ACTION ITEM: As the answer, give a copy of each line below that includes the word "Política".
ENTRIES PROVIDED below:
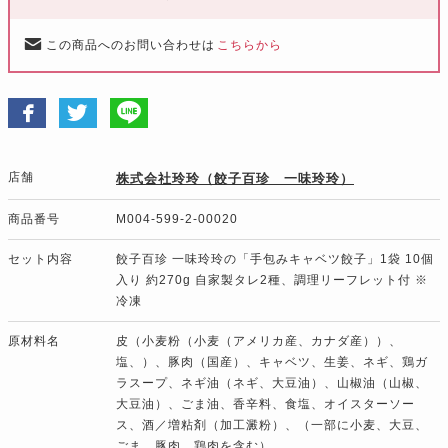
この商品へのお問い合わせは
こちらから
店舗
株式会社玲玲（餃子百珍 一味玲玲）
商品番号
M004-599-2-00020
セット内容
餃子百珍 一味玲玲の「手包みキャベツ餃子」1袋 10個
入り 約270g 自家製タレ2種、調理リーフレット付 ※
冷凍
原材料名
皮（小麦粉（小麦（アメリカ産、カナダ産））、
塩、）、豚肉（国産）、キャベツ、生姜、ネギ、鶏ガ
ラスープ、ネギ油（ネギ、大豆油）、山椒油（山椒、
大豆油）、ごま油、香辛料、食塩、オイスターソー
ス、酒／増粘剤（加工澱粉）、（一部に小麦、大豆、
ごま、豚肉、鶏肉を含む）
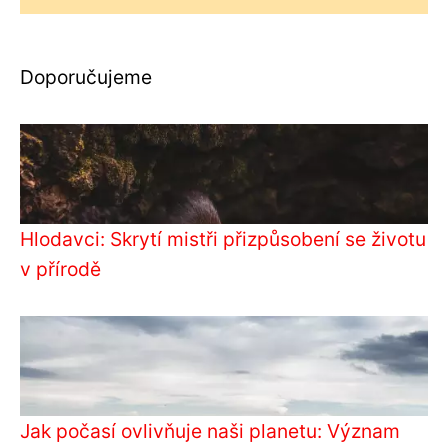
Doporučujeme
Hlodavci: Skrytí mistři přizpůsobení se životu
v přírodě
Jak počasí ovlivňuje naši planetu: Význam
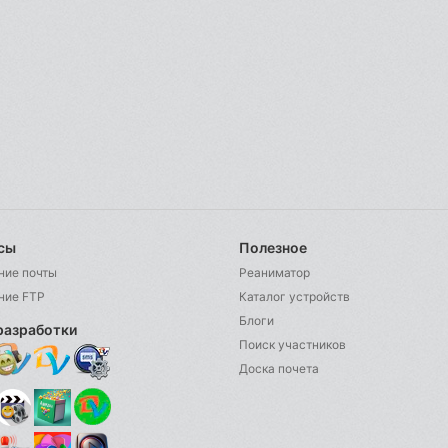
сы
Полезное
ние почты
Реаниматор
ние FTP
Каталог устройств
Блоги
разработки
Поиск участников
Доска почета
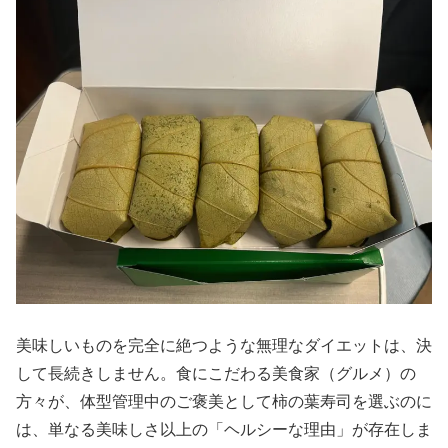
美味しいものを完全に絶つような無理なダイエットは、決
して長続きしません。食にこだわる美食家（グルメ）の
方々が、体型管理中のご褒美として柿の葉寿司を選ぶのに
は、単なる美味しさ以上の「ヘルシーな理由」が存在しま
End of ENTRIES PROVIDED.
ENTRIES PROVIDED below:
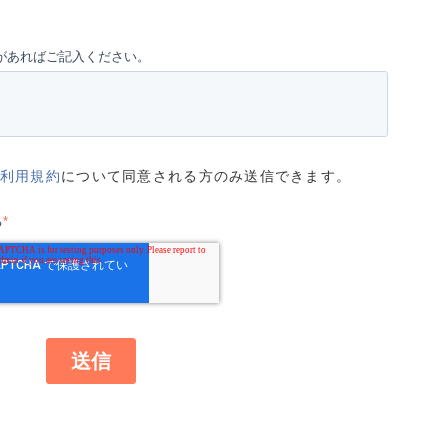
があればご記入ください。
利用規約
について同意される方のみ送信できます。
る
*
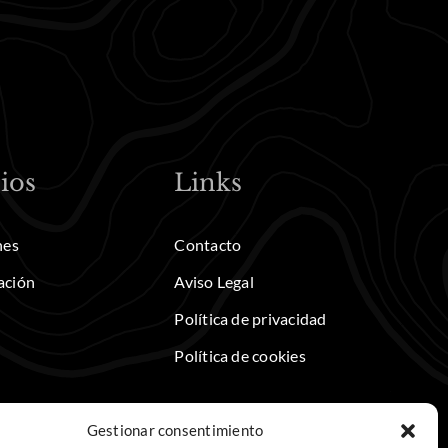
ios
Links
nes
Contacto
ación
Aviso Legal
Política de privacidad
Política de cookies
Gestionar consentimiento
End of ENTRIES PROVIDED.
ENTRIES PROVIDED below:
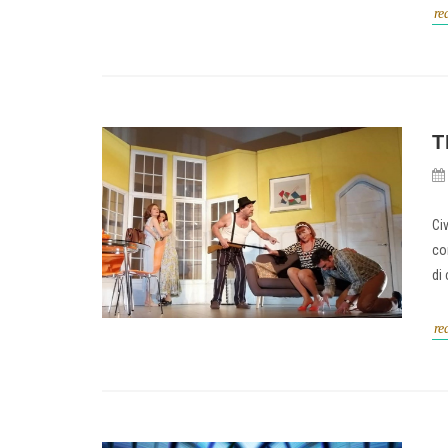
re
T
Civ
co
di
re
End of ENTRIES PROVIDED.
WRITTEN SOLUTION:
Política de privacidad
Política de cookies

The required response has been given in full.